13. Dans leurs observations, tant la Commission que le Gouvernement néerlandais tirent des arguments de l'existence, dans la réglementation néerlandaise, de plusieurs dispositions prévoyant des exemptions. Le Gouvernement souligne la possibilité, suivant l'article 2 du " Likeurbesluit ", de permettre une appellation généralement en usage dans la pratique commerciale pour désigner une liqueur ainsi que l'article 14, paragraphe 4, de la " warenwet " qui prévoit la possibilité d'accorder des exemptions à toute règle adoptée en vertu dudit article. La Commission, au contraire, estime que les exceptions prévues à l'article 2 du " Likeurbesluit " ont pour effet d'opérer une discrimination à l'égard des produits importés et relativement peu connus sur le marché néerlandais.
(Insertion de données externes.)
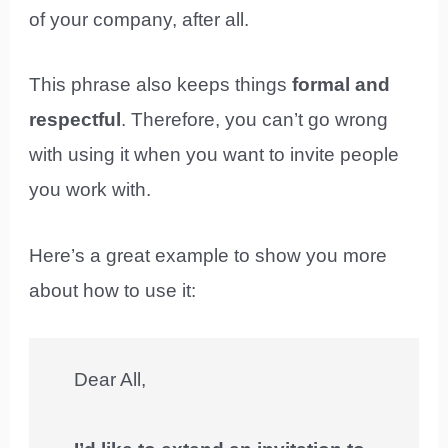
of your company, after all.
This phrase also keeps things
formal and
respectful
. Therefore, you can’t go wrong
with using it when you want to invite people
you work with.
Here’s a great example to show you more
about how to use it:
Dear All,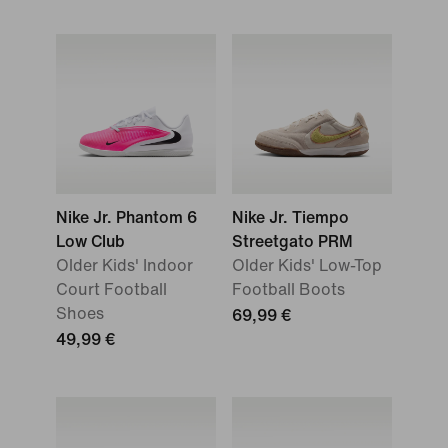
Nike Jr. Phantom 6
Nike Jr. Tiempo
Low Club
Streetgato PRM
Older Kids' Indoor
Older Kids' Low-Top
Court Football
Football Boots
Shoes
69,99 €
49,99 €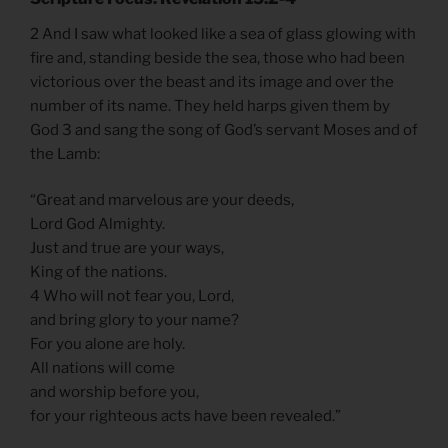
2 And I saw what looked like a sea of glass glowing with
fire and, standing beside the sea, those who had been
victorious over the beast and its image and over the
number of its name. They held harps given them by
God 3 and sang the song of God’s servant Moses and of
the Lamb:
“Great and marvelous are your deeds,
Lord God Almighty.
Just and true are your ways,
King of the nations.
4 Who will not fear you, Lord,
and bring glory to your name?
For you alone are holy.
All nations will come
and worship before you,
for your righteous acts have been revealed.”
14. Face à ces arguments, il y a lieu de rappeler qu'une mesure qui relève de l'interdiction prévue par l'article 30 du traité n'échappe pas à cette interdiction par le seul fait que l'autorité compétente est habilitée à accorder des exemptions, même si cette habilitation est utilisée libéralement en faveur des produits importés. Par contre, pour une mesure justifiée par des raisons reconnues par le traité, celui-ci n'interdit pas, en principe, de prévoir la possibilité de dérogations par des décisions individuelles laissées à l'appréciation de l'Administration. Cependant, des règles d'exception ne doivent pas conduire à favoriser les produits nationaux, ce qui constituerait une discrimination arbitraire ou une restriction déguisée à l'encontre des produits importés d'autres Etats membres. Sous cette dernière réserve, il ne semble pas que les exemptions prévues par la réglementation néerlandaise apportent des éléments nouveaux concernant la question posée par le juge national.

15. Il convient donc de répondre à la question préjudicielle posée que l'extension, par un Etat membre, d'une disposition, prohibant la vente de boissons alcooliques déterminées sous une dénomination autre que celle prescrite par la législation nationale, aux boissons importées d'autres Etats membres de manière à rendre nécessaire une modification de l'étiquette sous laquelle la boisson importée est légalement commercialisée dans l'Etat membre exportateur, est à considérer comme mesure d'effet équivalant à une restriction quantitative, interdite par l'article 30 du traité, dans la mesure où les indications portées sur l'étiquette originaire ont, pour les consommateurs, en ce qui concerne la nature du produit en cause, un contenu informatif équivalant à celui de la dénomination légalement prescrite. Les appréciations de fait nécessaires en vue d'établir l'existence ou non d'une telle équivalence sont à porter par le juge national.

Sur les dépens

16. Les frais exposés par le Gouvernement du Royaume des Pays-Bas et par la Commission des Communautés européennes, qui ont soumis des observations à la Cour, ne peuvent faire l'objet d'un remboursement ; la procédure revêtant, à l'égard du prévenu au principal, le caractère d'un incident soulève devant la juridiction nationale, il appartient à celle-ci de statuer sur les dépens.

Par ces motifs,

LA COUR,

Statuant sur la question à elle soumise par l'Economische Politierechter de l'Arrondissementsrechtbank de Assen, par jugement du 19 décembre 1979, dit pour droit :

1) l'extension, par un Etat membre, d'une disposition, prohibant la vente de boissons alcooliques déterminées sous une dénomination autre que celle prescrite par la législation nationale, aux boissons importées d'autres Etats membres de manière à rendre nécessaire une modification de l'étiquette sous laquelle la boisson importée est légalement commercialisée dans l'Etat membre exportateur, est à considérer comme mesure d'effet équivalant à une restriction quantitative, interdite par l'article 30 du traité, dans la mesure ou les indications portées sur l'étiquette originaire ont, pour les consommateurs, en ce qui concerne la nature du produit en cause, un contenu informatif équivalant à celui de la dénomination légalement prescrite.

2) les appréciations de fait nécessaires en vue d'établir l'existence ou non d'une telle équivalence sont à porter par le juge national.